第369話
笑顔を向けたところで、署長を含む警察官が身体を震わせたが、気のせいだろう。
それよりも――、
「当主様、分かっています。すぐに式神を使い周囲を調べます」
「頼んだ」
兵士から聞き出す時間の山の捜索は、村瀬に任せるとしよう。
気絶している兵士達をパトカーに乗せて連行していく警察官。
パトカーが去ったあと、俺は――、
「広瀬警部補は、一緒に帰らなくてよかったのか?」
「一応、警察組織の人間は一人か二人は居た方がいいだろう? 何かあった時のために」
「そうか? 別に、これで情報は逐一送っているのだから問題ないと思うが?」
「現場と会議室だと勝手は違うからな」
「――なら別に良いが」
俺は杭に括りつけてあった兵士へと視線を向けたあと、ハイエースからバケツを取り出し湖から水を汲む。

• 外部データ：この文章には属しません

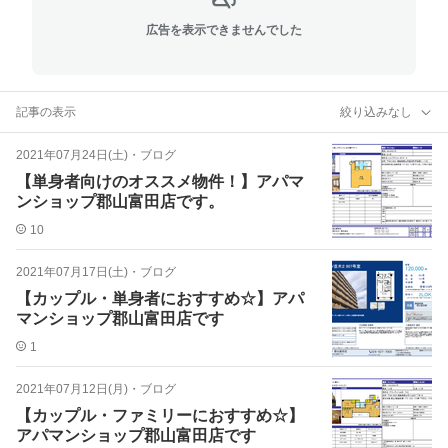
広告を表示できませんでした
記事の表示
絞り込みなし
2021年07月24日(土)
・
ブログ
【単身者向けのオススメ物件！】アパマ
ンショップ郡山富田店です。
10
2021年07月17日(土)
・
ブログ
【カップル・単身者におすすめ☆】アパ
マンショップ郡山富田店です
1
2021年07月12日(月)
・
ブログ
【カップル・ファミリーにおすすめ☆】
アパマンショップ郡山富田店です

そしてバケツで汲んできた水を気絶した兵士へとぶっかける。
「ごほっ、ごほっ……、ここは……」
「地獄の入り口へようこそ」
俺は両手を広げながら高角を上げる。
「桂木警視監……」
呆れたような表情で俺を見てくる広瀬に、俺は咳をしてから、
「お前の正体を教えてもらおうか?」
「…………教えると思って――ぎゃああああああ」
まずはお話の挨拶なのだから右足の親指が切断されたくらいで大げさすぎる。
「さて、まずは話し合いをしようか? 俺が満足いかない答えか嘘を言った場合には、少しだけお仕置きするかも知れないから気を付けた方がいいぞ?」
「――お、おまえ……。いま警視監って……、日本の警察組織が、こんな拷問のような真似をして――、ギャアアアアアアア」
とりあえず軽く右足を手刀で脛の部分から切断する。
「質問しているのは俺様の方だ。お前に、俺様を詮索する資格なんて与えてはいない。正直に答えれば苦しまずに生かしてやるぞ?」
兵士に近づき、右人差し指を折りながら、にこやかに問いかける。
それに伴い絶叫が響き渡る。
「桂木警視監、いくらなんでも……止血もしない状態で……」
脛から切断された足からは血が流れ続けており、兵士が縛り付けられている杭が刺さっている地面は血が滴っている。
「大丈夫だ」
俺は兵士の身体に触れると共に肉体を瞬時に再生させる。
「――! か、体が……」
突然、痛みが無くなった事に驚いた兵士と、
「再生した!?」
肉体が修復した場面を見ていた広瀬が口を揃えて、それぞれ思ったことを口にした。
「――な? 何度でもお話が出来るから問題ない」
「え? こ、これって……、生き地獄なのでは……?」
「流石は当主様。非人道的な行いは先代様の追従を許しませんね」
「俺は無関係の人間を巻き込むような真似はしてない。――さて、じっくりと話し合いをするとしようか?」
そう、エンドレス尋問。
「ちなみに発狂することも意識を失うことも自殺も許さないからな? 素人と違って、俺は、こういう手合いは得意だから安心しろ」
俺は笑顔を向けながら、兵士を安心させるように語り掛けた。